Ethan Hawke, too, is doing some maturing this year, a year that may also turn out to be McConaugheyesque for him. He was in Boyhood, of course, one of the greatest films ever made about the nature of maturity and immaturity. And he has come to the festival with two great follow-ups. The most unlikely is a documentary about Seymour Bernstein, a classical pianist who teaches lessons in his single-room apartment in Manhattan, as he has done for nearly 59 years. It is a quiet, contained portrait of a single eccentric individual that nonetheless reaches far enough to ask questions about what the nature of art may be, what qualifies as a successful life, and where craft and ecstasy meet in the psychology of the artist. It is a film, really, about what creative work means. And it eschews the usual banalities about authenticity and personal expression in favor of a straight look into the minutiae of the business. Apparently Hawke had finally, mercifully abandoned the bullshit of Dead Poets Society and (shudder) Reality Bites.

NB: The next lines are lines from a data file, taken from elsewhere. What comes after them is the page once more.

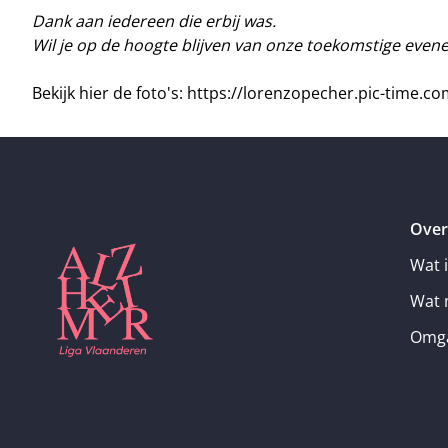
Dank aan iedereen die erbij was.
Wil je op de hoogte blijven van onze toekomstige eve
Bekijk hier de foto's:
https://lorenzopecher.pic-time.c
Over
Wat 
Wat 
Omga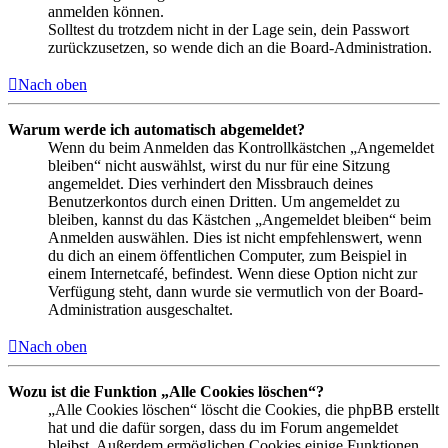
anmelden können.
Solltest du trotzdem nicht in der Lage sein, dein Passwort
zurückzusetzen, so wende dich an die Board-Administration.
Nach oben
Warum werde ich automatisch abgemeldet?
Wenn du beim Anmelden das Kontrollkästchen „Angemeldet
bleiben“ nicht auswählst, wirst du nur für eine Sitzung
angemeldet. Dies verhindert den Missbrauch deines
Benutzerkontos durch einen Dritten. Um angemeldet zu
bleiben, kannst du das Kästchen „Angemeldet bleiben“ beim
Anmelden auswählen. Dies ist nicht empfehlenswert, wenn
du dich an einem öffentlichen Computer, zum Beispiel in
einem Internetcafé, befindest. Wenn diese Option nicht zur
Verfügung steht, dann wurde sie vermutlich von der Board-
Administration ausgeschaltet.
Nach oben
Wozu ist die Funktion „Alle Cookies löschen“?
„Alle Cookies löschen“ löscht die Cookies, die phpBB erstellt
hat und die dafür sorgen, dass du im Forum angemeldet
bleibst. Außerdem ermöglichen Cookies einige Funktionen,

Then there's Reese Witherspoon in Wild, which is most explicitly about maturation. The film version of Cheryl Strayed's memoir about hiking the Pacific Coast Trail, it is literally a pilgrimage away from the bad behavior of her youth — heroin, screwing random guys — and away from her grief at her mother's death, into a new life, into as she says "becoming the woman my mother thought I could be." In other words she had become an adult. The woman who was Tracy Flick in Election has finally grown up. The woman from Legally Blond has finally grown up.

All these actors are, or were, icons of the grand Peter Pan syndrome that has generally gripped culture, and which A.O Scott is the latest to identify. But I wonder if Scott may have spoken too soon. Adulthood hunger is starting to rear its head, although it's also possible that his piece is a symptom of the desire for maturity as much as an identification of its reality. At least these three actors show a kind of reprieve in the onslaught of kids' stories being the only stories. Eventually, acting like a kid gets boring. One of the most unexpected results of growing up is that everything gets much more interesting, even as it gets much harder and much more complicated.